A rejeição ao presidente Luiz Inácio Lula da Silva (PT) chegou a 49% e superou numericamente a do senador Flávio Bolsonaro (PL), que aparece com 48%, segundo a nova rodada da pesquisa BTG/Nexus divulgada nesta segunda-feira (24). É a primeira vez desde abril que o petista aparece com índice de rejeição superior ao do adversário no levantamento.
Na comparação com a rodada anterior, Lula passou de 48% para 49% de rejeição, enquanto Flávio Bolsonaro recuou de 50% para 48%. As oscilações, entretanto, estão dentro da margem de erro do levantamento, de dois pontos percentuais para mais ou para menos.
Os números reforçam o cenário de polarização da disputa presidencial de 2026. Apesar da inversão numérica na rejeição, Lula e Flávio permanecem muito próximos tanto nesse indicador quanto nas simulações de intenção de voto.
Em um eventual segundo turno entre os dois, Lula aparece com 46% das intenções de voto, enquanto Flávio Bolsonaro alcança 45%. A diferença de apenas um ponto percentual configura empate técnico. Na pesquisa anterior, divulgada em 17 de agosto, Lula registrava 47% e Flávio, 44%.
No cenário de primeiro turno apresentado pela pesquisa divulgada nesta segunda-feira, Lula lidera com 41%, seguido por Flávio Bolsonaro, com 37%. A proximidade entre os dois principais candidatos mantém aberta a disputa a poucas semanas das eleições.
A pesquisa também testou Lula contra outros candidatos em possíveis confrontos de segundo turno. O presidente aparece numericamente à frente de Ronaldo Caiado (PSD), Romeu Zema (Novo) e Renan Santos (Missão), embora a situação varie de acordo com cada cenário analisado.

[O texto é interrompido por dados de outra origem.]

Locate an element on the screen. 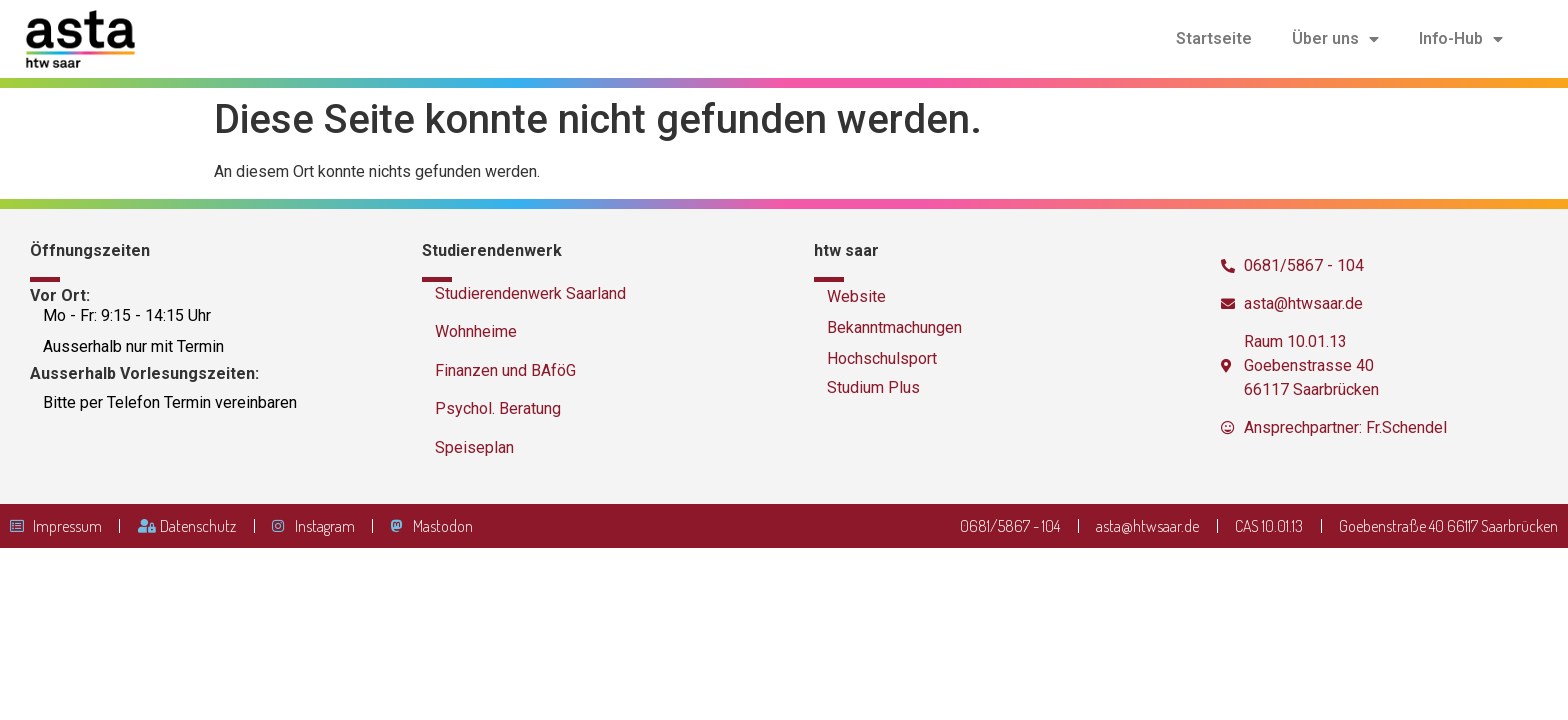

O levantamento BTG/Nexus ouviu 2.006 eleitores entre os dias 21 e 23 de agosto. A margem de erro é de dois pontos percentuais e o nível de confiança informado é de 95%. A pesquisa está registrada no Tribunal Superior Eleitoral (TSE) sob o número BR-09028/2026.
Os resultados mostram uma corrida presidencial apertada entre Lula e Flávio Bolsonaro, ao mesmo tempo em que os elevados índices de rejeição dos dois candidatos indicam forte resistência de parcelas expressivas do eleitorado.